ちょうど、波にさらわれないくらいのところで靴と靴下を脱いで、ソロソロと水際まで来ました。隣には、少しだけ緊張したようなレイ兄様が居ます。
ザザーン
「「っ!冷たい!!」」
2人の足に波が押し寄せて来ました。やっぱり、暖かい地方といっても海水は冷たいです。

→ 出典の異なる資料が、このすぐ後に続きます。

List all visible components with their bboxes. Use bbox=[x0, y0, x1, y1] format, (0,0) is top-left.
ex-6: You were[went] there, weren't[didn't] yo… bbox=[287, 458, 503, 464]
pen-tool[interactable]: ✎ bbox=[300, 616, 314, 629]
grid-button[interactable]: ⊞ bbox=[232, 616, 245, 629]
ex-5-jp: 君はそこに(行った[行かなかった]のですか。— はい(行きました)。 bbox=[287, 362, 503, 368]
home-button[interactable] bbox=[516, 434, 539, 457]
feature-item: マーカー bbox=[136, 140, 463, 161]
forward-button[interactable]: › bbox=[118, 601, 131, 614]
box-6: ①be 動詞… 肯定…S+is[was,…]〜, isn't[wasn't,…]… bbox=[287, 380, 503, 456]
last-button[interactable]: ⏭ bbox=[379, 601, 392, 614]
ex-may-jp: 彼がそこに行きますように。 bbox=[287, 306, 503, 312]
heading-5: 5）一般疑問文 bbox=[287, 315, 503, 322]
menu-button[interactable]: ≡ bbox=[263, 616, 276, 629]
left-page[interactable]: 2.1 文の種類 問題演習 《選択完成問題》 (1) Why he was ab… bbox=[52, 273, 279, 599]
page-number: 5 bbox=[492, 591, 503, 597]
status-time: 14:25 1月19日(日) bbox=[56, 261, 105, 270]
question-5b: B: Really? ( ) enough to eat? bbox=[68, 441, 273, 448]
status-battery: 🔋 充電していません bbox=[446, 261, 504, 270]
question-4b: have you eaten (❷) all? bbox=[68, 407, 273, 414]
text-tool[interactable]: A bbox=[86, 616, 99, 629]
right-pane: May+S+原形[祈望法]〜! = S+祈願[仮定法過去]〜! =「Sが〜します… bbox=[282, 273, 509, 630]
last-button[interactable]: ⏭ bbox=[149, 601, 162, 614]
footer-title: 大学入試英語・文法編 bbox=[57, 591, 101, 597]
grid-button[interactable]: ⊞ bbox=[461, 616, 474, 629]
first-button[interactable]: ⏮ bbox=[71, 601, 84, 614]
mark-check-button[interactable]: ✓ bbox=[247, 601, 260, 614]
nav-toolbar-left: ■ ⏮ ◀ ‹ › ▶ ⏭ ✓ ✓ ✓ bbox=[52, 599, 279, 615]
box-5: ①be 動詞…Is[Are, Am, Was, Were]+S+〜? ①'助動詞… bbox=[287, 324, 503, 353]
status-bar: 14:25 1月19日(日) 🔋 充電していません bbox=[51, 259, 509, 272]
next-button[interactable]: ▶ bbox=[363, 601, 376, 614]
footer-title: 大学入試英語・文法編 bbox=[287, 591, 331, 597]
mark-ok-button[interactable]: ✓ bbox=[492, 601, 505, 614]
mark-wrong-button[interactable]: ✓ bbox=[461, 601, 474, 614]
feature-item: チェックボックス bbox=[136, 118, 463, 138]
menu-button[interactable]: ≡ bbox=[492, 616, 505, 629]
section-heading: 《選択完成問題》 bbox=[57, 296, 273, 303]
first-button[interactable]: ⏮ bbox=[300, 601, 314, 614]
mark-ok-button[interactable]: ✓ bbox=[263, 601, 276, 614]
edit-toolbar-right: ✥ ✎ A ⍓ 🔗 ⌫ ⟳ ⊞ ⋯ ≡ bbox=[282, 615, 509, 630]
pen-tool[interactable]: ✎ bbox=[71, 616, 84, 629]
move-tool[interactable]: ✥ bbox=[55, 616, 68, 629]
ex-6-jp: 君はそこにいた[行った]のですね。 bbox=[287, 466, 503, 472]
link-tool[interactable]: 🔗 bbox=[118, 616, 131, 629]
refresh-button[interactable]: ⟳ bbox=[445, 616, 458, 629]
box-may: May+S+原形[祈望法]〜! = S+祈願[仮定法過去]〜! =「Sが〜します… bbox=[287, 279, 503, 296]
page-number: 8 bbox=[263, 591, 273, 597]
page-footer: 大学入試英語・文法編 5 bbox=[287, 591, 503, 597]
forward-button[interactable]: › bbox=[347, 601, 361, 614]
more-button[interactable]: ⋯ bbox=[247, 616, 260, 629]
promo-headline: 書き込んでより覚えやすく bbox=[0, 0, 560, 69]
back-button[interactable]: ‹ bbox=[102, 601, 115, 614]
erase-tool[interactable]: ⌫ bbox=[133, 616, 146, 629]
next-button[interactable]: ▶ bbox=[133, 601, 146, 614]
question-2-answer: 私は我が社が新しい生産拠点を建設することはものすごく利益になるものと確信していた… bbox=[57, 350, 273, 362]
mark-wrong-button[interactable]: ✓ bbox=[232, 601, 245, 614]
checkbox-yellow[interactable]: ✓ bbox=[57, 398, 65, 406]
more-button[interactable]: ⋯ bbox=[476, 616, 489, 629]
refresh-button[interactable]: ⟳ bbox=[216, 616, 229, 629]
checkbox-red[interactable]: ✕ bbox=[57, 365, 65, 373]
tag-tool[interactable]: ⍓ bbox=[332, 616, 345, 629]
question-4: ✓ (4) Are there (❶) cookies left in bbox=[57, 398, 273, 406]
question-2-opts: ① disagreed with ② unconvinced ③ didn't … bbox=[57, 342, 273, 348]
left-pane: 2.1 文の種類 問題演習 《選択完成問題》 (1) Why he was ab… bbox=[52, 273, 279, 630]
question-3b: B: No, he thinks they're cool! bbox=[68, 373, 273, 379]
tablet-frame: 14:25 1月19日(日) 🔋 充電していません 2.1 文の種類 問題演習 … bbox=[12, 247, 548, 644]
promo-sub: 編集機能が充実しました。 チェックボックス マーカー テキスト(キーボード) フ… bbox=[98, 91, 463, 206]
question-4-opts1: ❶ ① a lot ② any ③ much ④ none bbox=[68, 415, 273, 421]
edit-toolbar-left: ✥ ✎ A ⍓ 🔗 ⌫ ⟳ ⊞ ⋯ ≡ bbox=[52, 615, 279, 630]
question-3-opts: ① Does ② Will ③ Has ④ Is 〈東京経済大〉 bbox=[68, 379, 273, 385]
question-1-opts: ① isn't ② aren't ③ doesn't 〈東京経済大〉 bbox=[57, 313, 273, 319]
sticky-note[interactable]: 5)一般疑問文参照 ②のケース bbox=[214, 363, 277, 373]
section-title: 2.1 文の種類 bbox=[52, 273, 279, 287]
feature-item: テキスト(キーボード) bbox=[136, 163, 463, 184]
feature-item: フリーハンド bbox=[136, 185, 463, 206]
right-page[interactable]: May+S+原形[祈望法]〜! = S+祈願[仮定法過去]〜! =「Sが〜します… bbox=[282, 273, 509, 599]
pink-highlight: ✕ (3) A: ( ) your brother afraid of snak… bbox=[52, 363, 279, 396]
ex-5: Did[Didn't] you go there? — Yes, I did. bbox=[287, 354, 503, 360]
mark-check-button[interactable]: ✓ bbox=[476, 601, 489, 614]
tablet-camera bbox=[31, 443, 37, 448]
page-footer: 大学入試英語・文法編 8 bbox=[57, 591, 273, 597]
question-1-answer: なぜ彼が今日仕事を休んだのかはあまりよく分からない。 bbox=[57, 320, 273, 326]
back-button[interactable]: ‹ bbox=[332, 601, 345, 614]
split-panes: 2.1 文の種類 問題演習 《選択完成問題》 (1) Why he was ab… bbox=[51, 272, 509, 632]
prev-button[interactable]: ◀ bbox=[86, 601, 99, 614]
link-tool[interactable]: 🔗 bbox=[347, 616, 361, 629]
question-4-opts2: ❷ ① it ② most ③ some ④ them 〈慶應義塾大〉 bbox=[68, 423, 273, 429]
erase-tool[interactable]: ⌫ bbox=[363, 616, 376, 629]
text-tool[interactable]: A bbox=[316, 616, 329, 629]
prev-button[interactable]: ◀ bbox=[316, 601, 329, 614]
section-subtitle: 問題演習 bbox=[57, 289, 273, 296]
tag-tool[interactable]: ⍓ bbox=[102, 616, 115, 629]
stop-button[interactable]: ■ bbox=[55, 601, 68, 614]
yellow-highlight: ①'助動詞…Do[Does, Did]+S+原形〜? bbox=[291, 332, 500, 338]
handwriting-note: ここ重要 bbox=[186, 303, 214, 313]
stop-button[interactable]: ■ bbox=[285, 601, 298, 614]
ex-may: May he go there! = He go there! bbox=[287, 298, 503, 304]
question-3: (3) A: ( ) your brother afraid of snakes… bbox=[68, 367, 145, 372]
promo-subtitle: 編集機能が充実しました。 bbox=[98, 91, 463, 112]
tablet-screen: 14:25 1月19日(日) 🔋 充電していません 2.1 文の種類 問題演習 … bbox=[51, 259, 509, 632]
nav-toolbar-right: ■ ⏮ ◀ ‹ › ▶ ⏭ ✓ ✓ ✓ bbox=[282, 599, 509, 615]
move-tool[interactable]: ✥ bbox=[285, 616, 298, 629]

波に砂がさらわれて行く感覚がとても擽ったくて、笑っちゃいます。
「レイ兄様、冷たいし、擽ったいですね。くふふ」
「ね。こんな感覚初めてだよ。あ、見て、小さい魚がいるよ!」
レイ兄様の、珍しく年相応の笑顔に私はとても満足です。カート兄様とハンクは水を掛け合っています。あぁ、ハンクもカート兄様も夢中になっやるから結構びしょびしょになって来ました。あらら
「おらチャコ!」
「ちゃこ、危ない!」
バチャン
カート兄様に思いっきり海水をかけられました。レイ兄様が庇ってくれたものの、服が濡れてしまいました。ぐぬぬ。
「やったわねぇ!!!カート兄様、覚悟!!」
カート兄様のところへ行って、下から水をかけようとしたのに砂に足を取られてバランスを崩します。
バチャン!!
「なーにやってんだ、チャコ!びしょびしょになってるじゃないか!!ははは」
「なっ!!カート兄様のせいです!!酷い!!‥‥この服、気に入ってたのに‥‥ぐす」
泣き真似をして、わざとその場に留まり、カート兄様が近づくのを待ちます。
「ちょ、わ、悪かったよ、チャコ、泣くなよ~!」
慌ててみんなが近くに寄ってくるのを見計らって、カート兄様の手を掴むふりして引っ張ってやりました。
バシャーン
「ぐえっ!しょっぱ!!」
「あははは!やられたらやりかえす~~カート兄様、ツメが甘いですわよ?」
「カート兄上、やられてやんの~~」
指差して笑っているハンクも、カート兄様によって海へダイブさせられました。ぷぷ
レイ兄様は、危険を察知したのか逃げようとしましたが、三人がかりで捕まえて最後には一番派手に投げられていました。
「ふぁ、ふぁ、ふぁくち!!」
「あぁ、チャコがくしゃみしてる。もう帰ってお風呂に入ろう。このままだと四人とも風邪引いてしまうね。」
「だな。さみぃー」
「カート兄上がはしゃぐから!でも、楽しかった!!」
それぞれ、タオルを貰って足早に屋敷へ入ります。
やはり、子供。水遊びは楽しいのです。私も、中身がアラサーといえど子供。‥‥楽しかったです。明日も、みんなで楽しく過ごせますように。